Но Эми Паркер, которая грезила о Мэдлин и часто разговаривала с ней в самые вдохновенные мгновения своих снов, знала, что она в доме. Что она лежит на постели, закрыв глаза и распустив длинные волосы, и в нерешительности смотрит через окно на огонь.

– А-а-х! – закричали вокруг. – Видали? Теперь никак от дома огонь не отвести. Сейчас эти старые сосны загорятся.

Сосны, уготованные огню, ждали. Встав на дыбы, огонь вырвался из лощины и, исполнив несколько сложных пируэтов, прижался к сгрудившимся соснам. И такой буйный факел вспыхнул от этого объятья, что каждое лицо было высвечено до самых сокровенных его глубин, а Мэйбл Армстронг прикрыла грудь руками.

Тут миссис Армстронг, задыхаясь и кружа в смоляном чаду, начала призывать к жертве.

– Надо найти эту девушку, – твердила она. – Том никогда не поверит. Только в прошлую пятницу он купил ей кольцо.

Брильянтовое – как бы увидела Эми Паркер, – в огненной оправе.

– Стэн, – сказала она, тронув за руку мужа, который подошел, когда занялись сосны.

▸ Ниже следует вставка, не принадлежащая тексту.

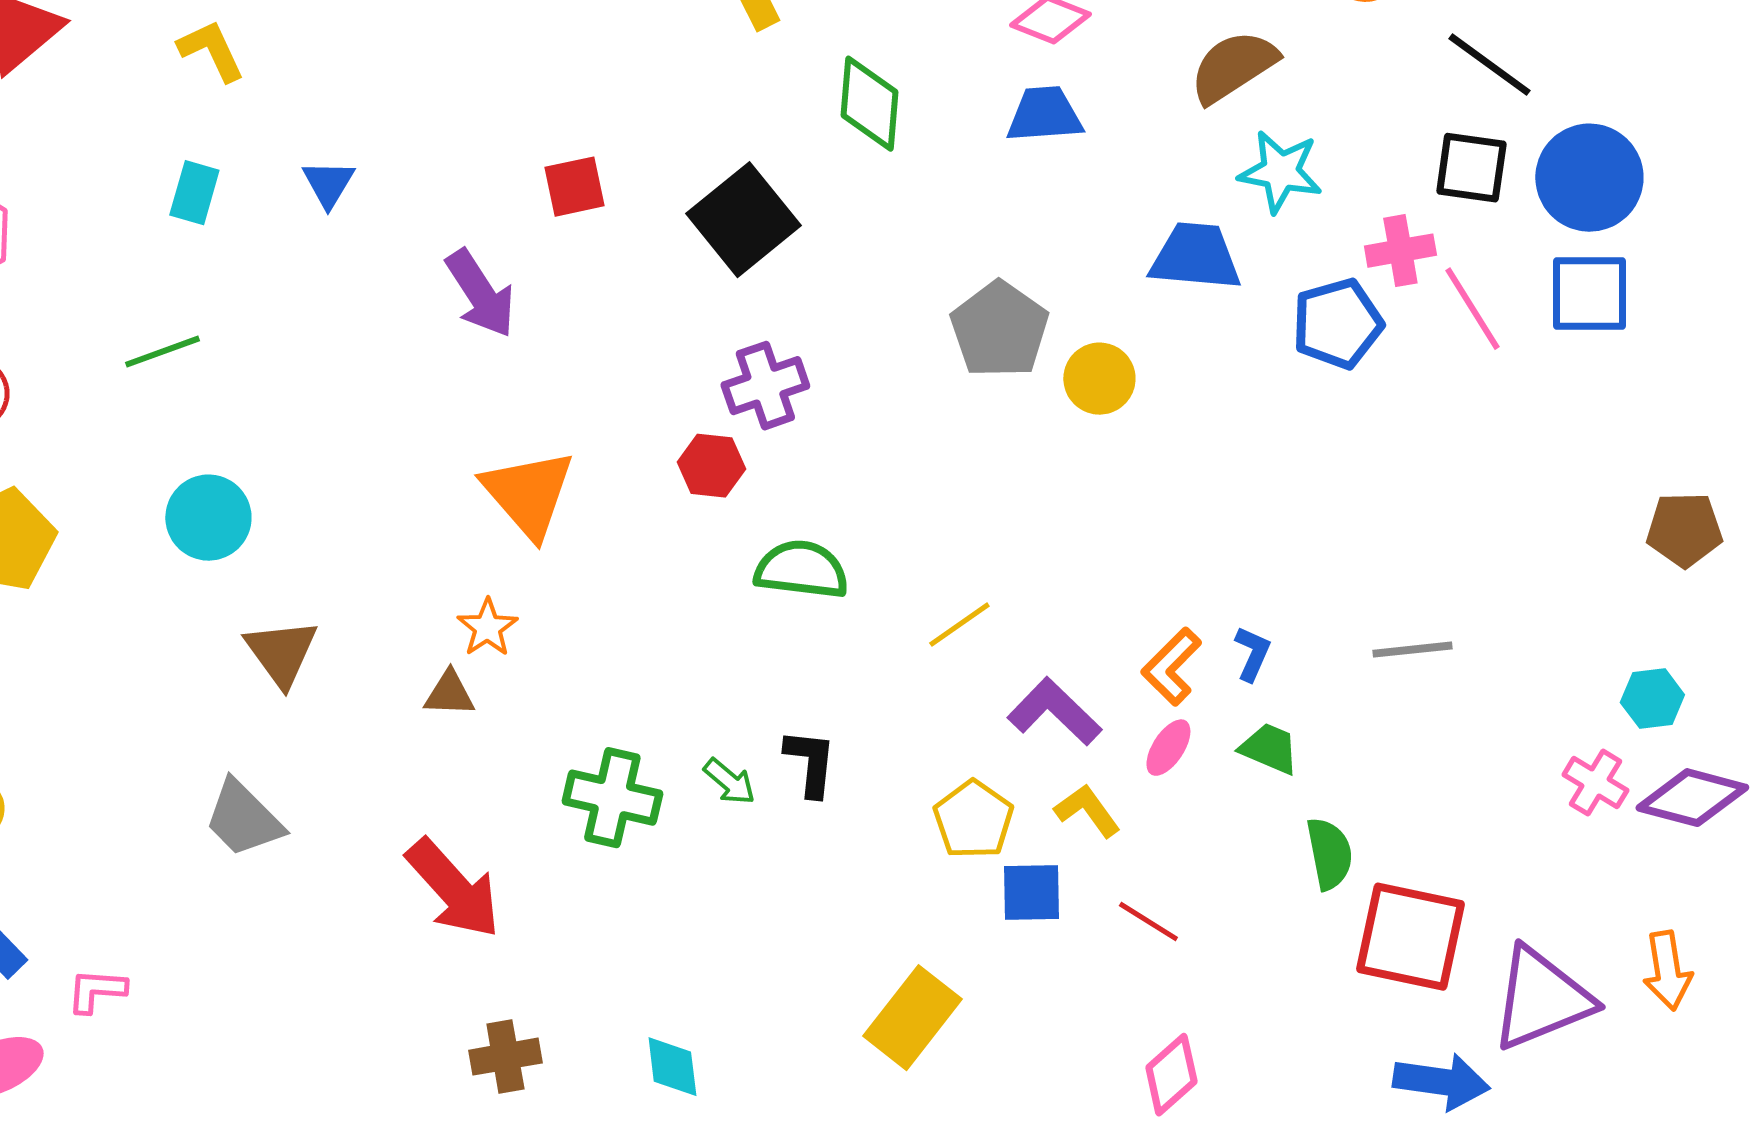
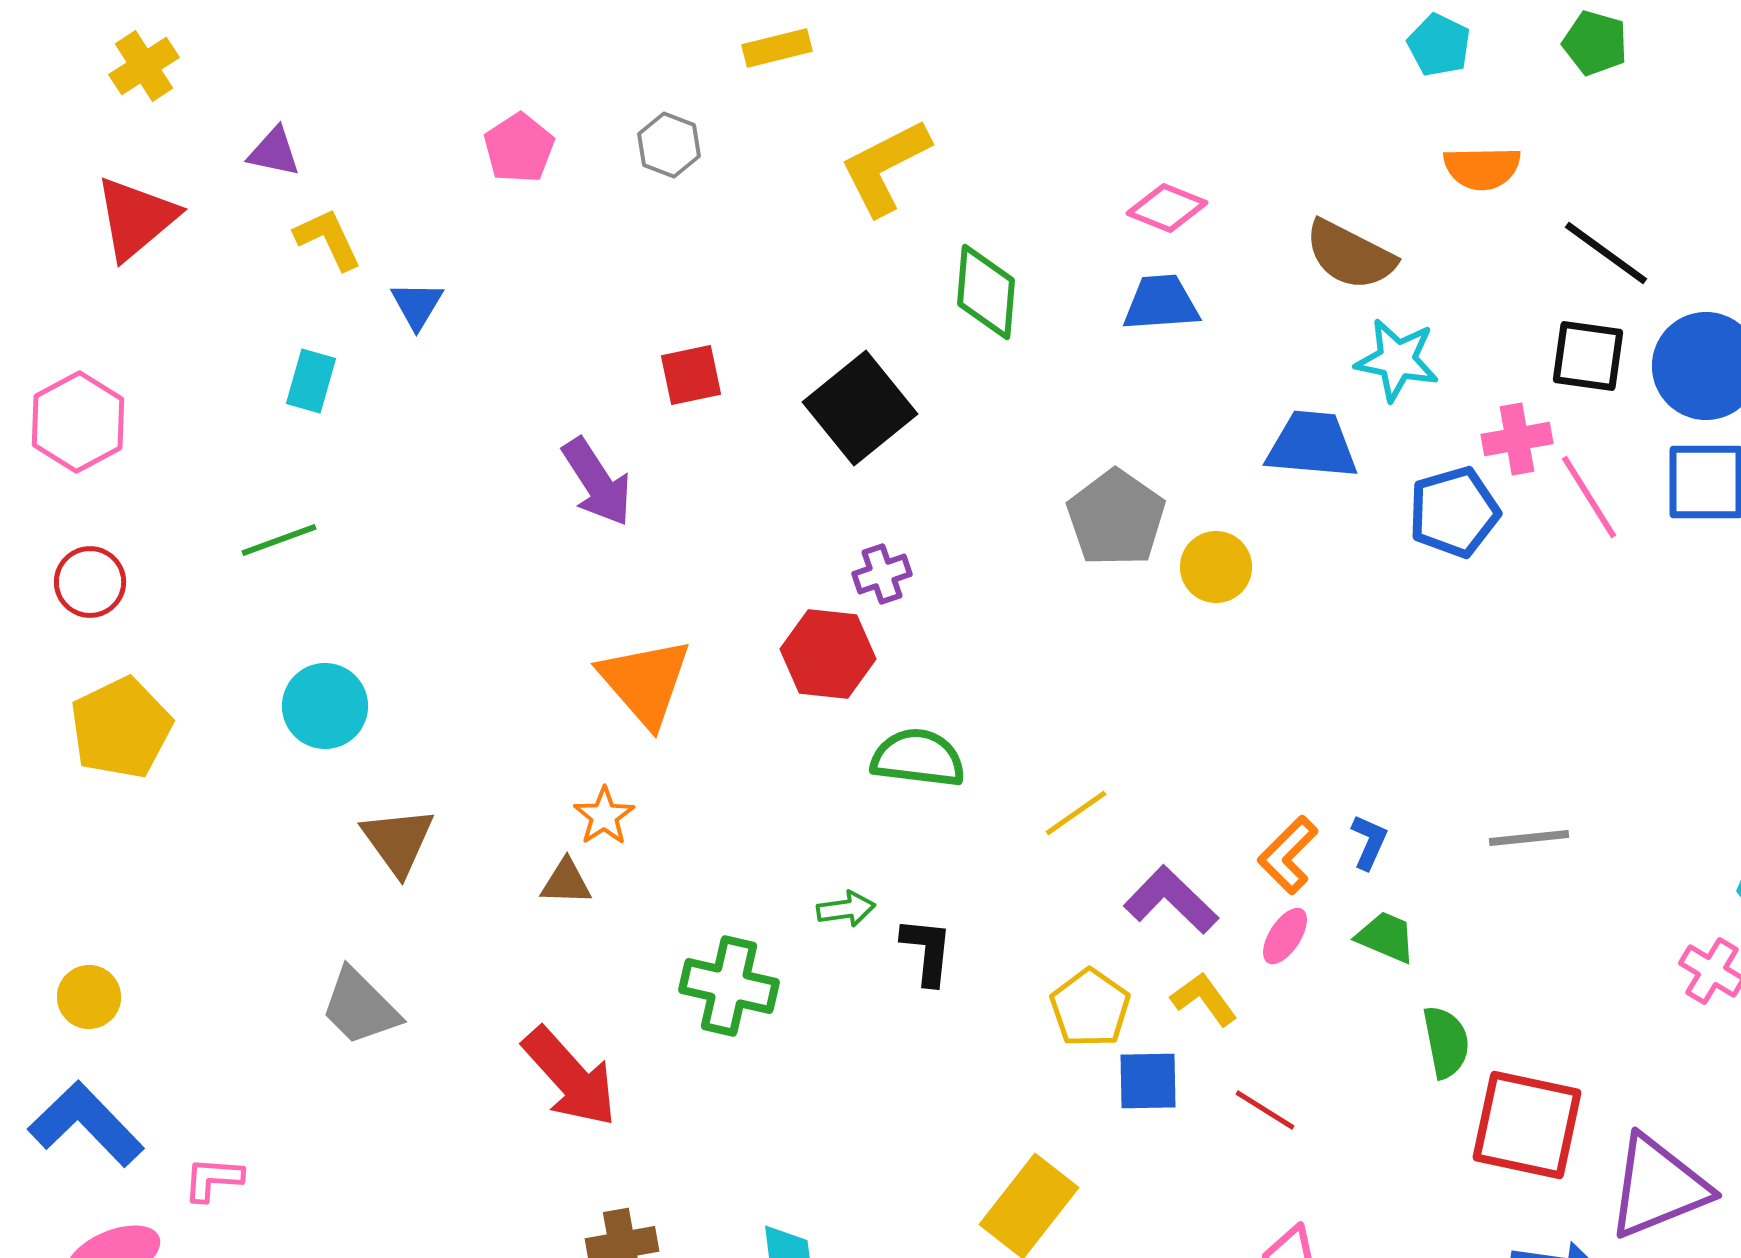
brown semicircle: (1233, 67) -> (1350, 255), turned -120
blue triangle: (328, 184) -> (417, 305), moved
purple cross: (765, 386) -> (882, 574), size x0.7
red hexagon: (711, 466) -> (828, 654), size x1.4
green arrow: (729, 782) -> (846, 909), moved, turned -48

Он хотел быть рядом с ней в этом хаосе. – Стэн, – повторила она, – иди в дом и вынеси эту барышню. Ту, что ездит верхом по нашей дороге, ты знаешь, рыжая такая.

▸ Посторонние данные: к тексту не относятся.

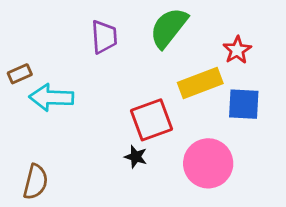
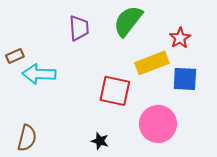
red square: (152, 120) -> (115, 91), turned 32
black star: (136, 157) -> (100, 141), moved

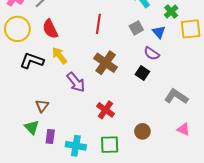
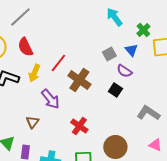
red line: (98, 24) -> (58, 63), moved, turned 30
gray square: (136, 28) -> (109, 54), moved
yellow arrow: (59, 56) -> (34, 73), turned -120
brown triangle: (42, 106) -> (32, 122), moved
brown circle: (142, 131) -> (115, 147), size x1.5

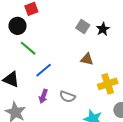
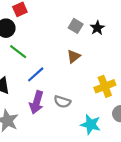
brown triangle: (87, 59) -> (74, 56), moved, turned -48
purple arrow: (43, 96) -> (37, 102), size x1.5

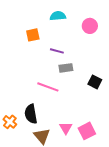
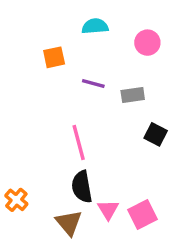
gray rectangle: (66, 68) -> (133, 95), moved
pink line: (48, 87) -> (79, 142), turned 55
black semicircle: (31, 114) -> (82, 187), moved

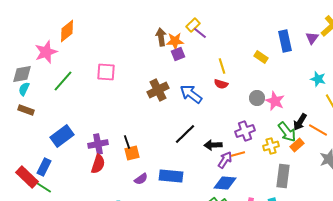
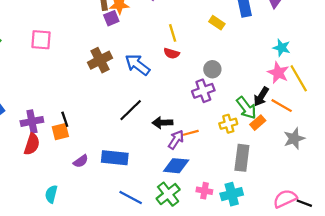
purple square: (178, 54) -> (111, 18), moved
pink star: (275, 101) -> (278, 73), moved
purple cross: (245, 131) -> (203, 91), moved
orange square: (132, 153) -> (60, 132), moved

Но именно сейчас у Стэна Паркера пропала готовность делать все, что попросит жена. От ослепительно яркого света он чувствовал отупение и вялость. Ему сейчас хотелось не отдавать, а получать. Ноги его от растерянности приросли к земле. В венах как будто текла смола. Жене пришлось опять тронуть его, на этот раз властно и не глядя, потому что она знала его тело наизусть. Но как ни предан ей был муж, он бы не двинулся с места, если бы уже не испытал прикосновения огня. Может, лучше сгореть сразу? Он зашаркал по земле своими ступнями-колодами, на которых так до сих пор и не сумел далеко уйти. Занавеси парусили снаружи, еле удерживаясь на кольцах. Мягкий алмазный свет ламп в нескольких окнах тоскливо мерцал навстречу неистово яркому пламени. Казалось, все, чего Стэн Паркер еще никогда не делал, все, чего он никогда не видел, было заключено в этом доме и сейчас дом раскроется перед ним. У него закружилась голова от этого огненного великолепия, и он был внутренне готов откликнуться на призыв и пройти по коридорам дома или коридорам огня, а там будь, что будет.

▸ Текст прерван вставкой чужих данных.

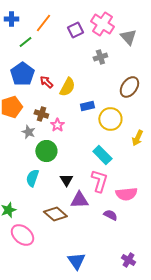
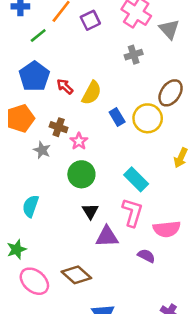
purple square: (75, 30) -> (90, 20), moved
blue rectangle: (87, 106) -> (117, 117), turned 72
yellow circle: (110, 119) -> (148, 118), moved
green circle: (46, 151) -> (81, 174), moved
cyan semicircle: (32, 178) -> (31, 206), moved
brown diamond: (55, 214) -> (76, 275), moved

– Я попробую, – сказал он и пошел по звенящей траве, а миссис Армстронг кричала ему вслед какие-то наставления, но он не слушал.

Эми Паркер чувствовала, что она теряет власть над мужем, и, должно быть, сделала глупость, и теперь единственным утешением было его мужество.

Все обрадовались тому, что Стэн Паркер решился на это опасное дело. С них свалилась огромная тяжесть. Теперь они могли любоваться зрелищем без зазрения совести. Так что люди перевели дух, устроились поудобнее, и даже те, кто слабенькой струей из шланга кропил дом, как бы только готовя его к иному крещению, уже направляли воду куда попало, глядя на Стэна Паркера, входившего в дверь.

Внутри стояла тишина, точно рок притаился, пока огонь одолевал уступчивые сосны. Но то была тревожная тишина, в ней было какое-то легкое движение. Кошка стащила клубок мохнатой шерсти с сиденья гобеленового кресла и играла с ним в тихой комнате, разматывая и путая длинные серые нити. И воздух здесь был какой-то мохнатый, с серой пушистостью первого дыма. Нити его вились вокруг канделябра. Длинная пасма, разматывавшаяся из-под двери, привлекла внимание серебристой кошки, она царапнула ее, и лапа прошла насквозь.